Do portal do TCU

O Tribunal de Contas da União – TCU monitorou determinações decorrentes de levantamentos de auditorias sobre o conhecimento das principais características, deficiências e oportunidades de melhoria inerentes à arrecadação de multas administrativas aplicadas por agências reguladoras e demais órgãos federais de regulamentação, fiscalização e controle.

Os órgãos fiscalizados foram: Advocacia-Geral da União – AGU, Controladoria-Geral da União – CGU, Agência Nacional de Águas – ANA, Agência Nacional de Aviação Civil – Anac, Agência Nacional de Telecomunicações – Anatel, Agência Nacional do Cinema – Ancine, Agência Nacional de Energia Elétrica – Aneel, Agência Nacional do Petróleo, Gás Natural e Biocombustíveis – ANP, Agência Nacional de Saúde Suplementar – ANS, Agência Nacional de Transportes Aquaviários – Antaq, Agência Nacional de Transportes Terrestres – ANTT, Agência Nacional de Vigilância Sanitária – Anvisa, Banco Central do Brasil – Bacen, Conselho Administrativo de Defesa Econômica – Cade, Comissão de Valores Mobiliários – CVM, Instituto Brasileiro do Meio Ambiente e dos Recursos Naturais Renováveis – Ibama e Superintendência de Seguros Privados – Susep.

Foram identificadas deficiências nos procedimentos de arrecadação de multas, decorrentes da falta de efetividade das ações de fiscalização e controle exercidas pelos órgãos, o que gerou determinações e recomendações pelo tribunal para aperfeiçoar a sistemática do controle e da arrecadação de multas administrativas.

Para apuração das receitas com arrecadação de multas, o tribunal entende ser necessária a padronização dos regimes contábeis a fim de que seja estabelecido um controle de multas aplicadas por regime de competência, segregadas conforme os respectivos exercícios de autuação. Essa padronização relaciona-se aos conceitos de “multas exigíveis e definitivamente constituídas” e de “multas aplicadas”.

O relator do processo, ministro Raimundo Carneiro, comentou que “embora algumas entidades fiscalizadas ainda apresentem algumas deficiências relevantes nesse tipo de controle, a avaliação geral que se pode fazer a partir dos dados apresentados é positiva”.

Desde os primeiros trabalhos realizados pelo TCU a respeito do tema, a arrecadação das multas sofreu nítido aumento. Segundo dados do primeiro relatório de levantamento, no período de 2005 a 2009, o valor médio anual de arrecadação de multas foi de R$ 189,3 milhões. Já no presente monitoramento, em 2013, esse valor alcançou a cifra de R$ 932,7 milhões.

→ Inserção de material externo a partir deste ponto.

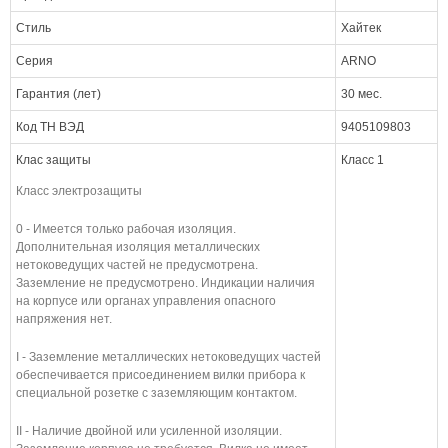
Стиль
Хайтек
Серия
ARNO
Гарантия (лет)
30 мес.
Код ТН ВЭД
9405109803
Клас защиты
Класс 1
Класс электрозащиты
0 - Имеется только рабочая изоляция.
Дополнительная изоляция металлических
нетоковедущих частей не предусмотрена.
Заземление не предусмотрено. Индикации наличия
на корпусе или органах управления опасного
напряжения нет.
I - Заземление металлических нетоковедущих частей
обеспечивается присоединением вилки прибора к
специальной розетке с заземляющим контактом.
II - Наличие двойной или усиленной изоляции.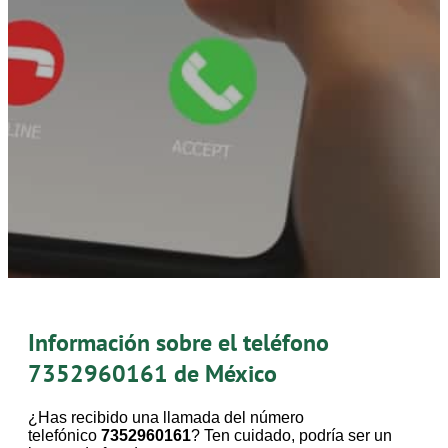
Información sobre el teléfono
7352960161
de México
¿Has recibido una llamada del número
telefónico
7352960161
? Ten cuidado, podría ser un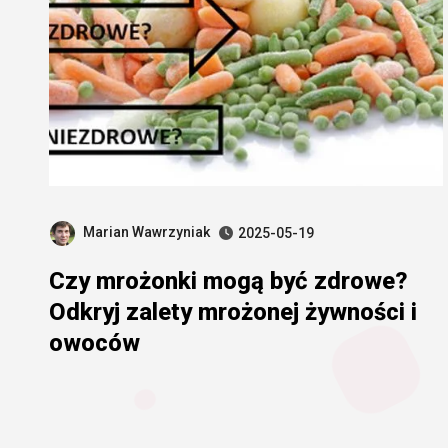
Marian Wawrzyniak
2025-05-19
Czy mrożonki mogą być zdrowe?
Odkryj zalety mrożonej żywności i
owoców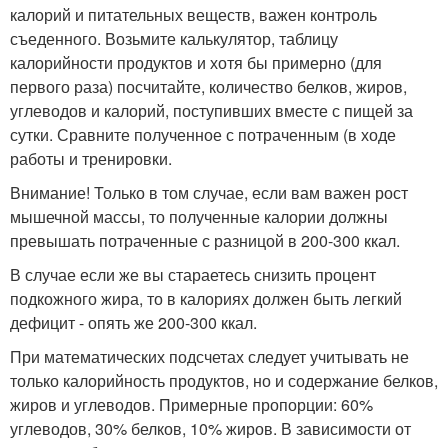
калорий и питательных веществ, важен контроль
съеденного. Возьмите калькулятор, таблицу
калорийности продуктов и хотя бы примерно (для
первого раза) посчитайте, количество белков, жиров,
углеводов и калорий, поступивших вместе с пищей за
сутки. Сравните полученное с потраченным (в ходе
работы и тренировки.
Внимание! Только в том случае, если вам важен рост
мышечной массы, то полученные калории должны
превышать потраченные с разницой в 200-300 ккал.
В случае если же вы стараетесь снизить процент
подкожного жира, то в калориях должен быть легкий
дефицит - опять же 200-300 ккал.
При математических подсчетах следует учитывать не
только калорийность продуктов, но и содержание белков,
жиров и углеводов. Примерные пропорции: 60%
углеводов, 30% белков, 10% жиров. В зависимости от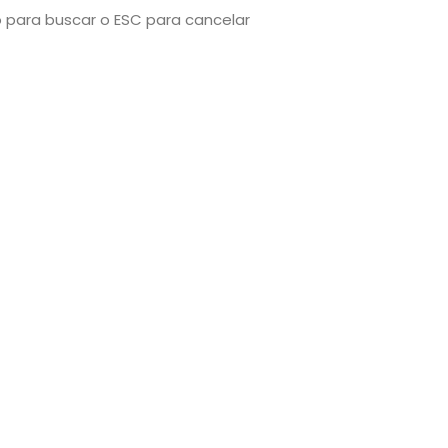
o para buscar o ESC para cancelar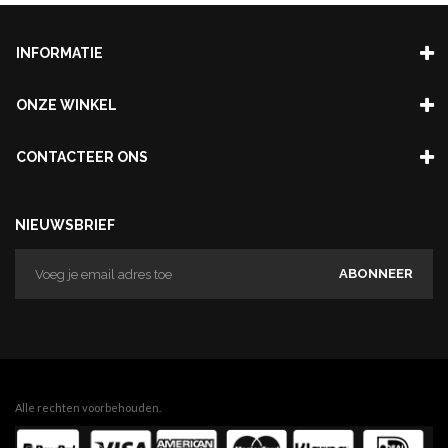
INFORMATIE
ONZE WINKEL
CONTACTEER ONS
NIEUWSBRIEF
ABONNEER
Alle rechten voorbehouden.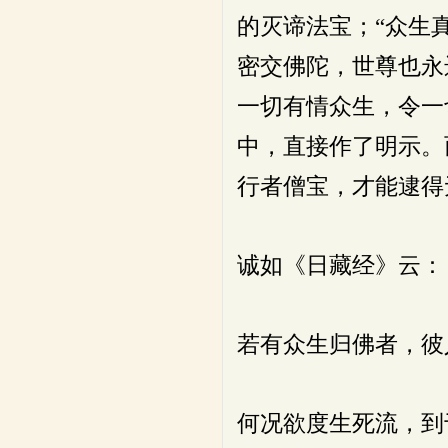
的灭谛法宝；“众生
密交佛陀，世尊也永
一切有情众生，令一
中，直接作了明示。
行者僧宝，才能逮得
诚如《日藏经》云：
若有众生归佛者，彼
何况欲度生死流，到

Na decisão atual, o tribunal determinou que os órgãos adotem, em até 180 dias, as providências necessárias – incluindo, quando couber, a criação e o aperfeiçoamento de sistemas informatizados – para viabilizar a apuração das receitas com arrecadação de multas conforme os conceitos de “multas exigíveis e definitivamente constituídas” e de “multas aplicadas”, associando os valores recebidos com os correspondentes períodos de competência das multas.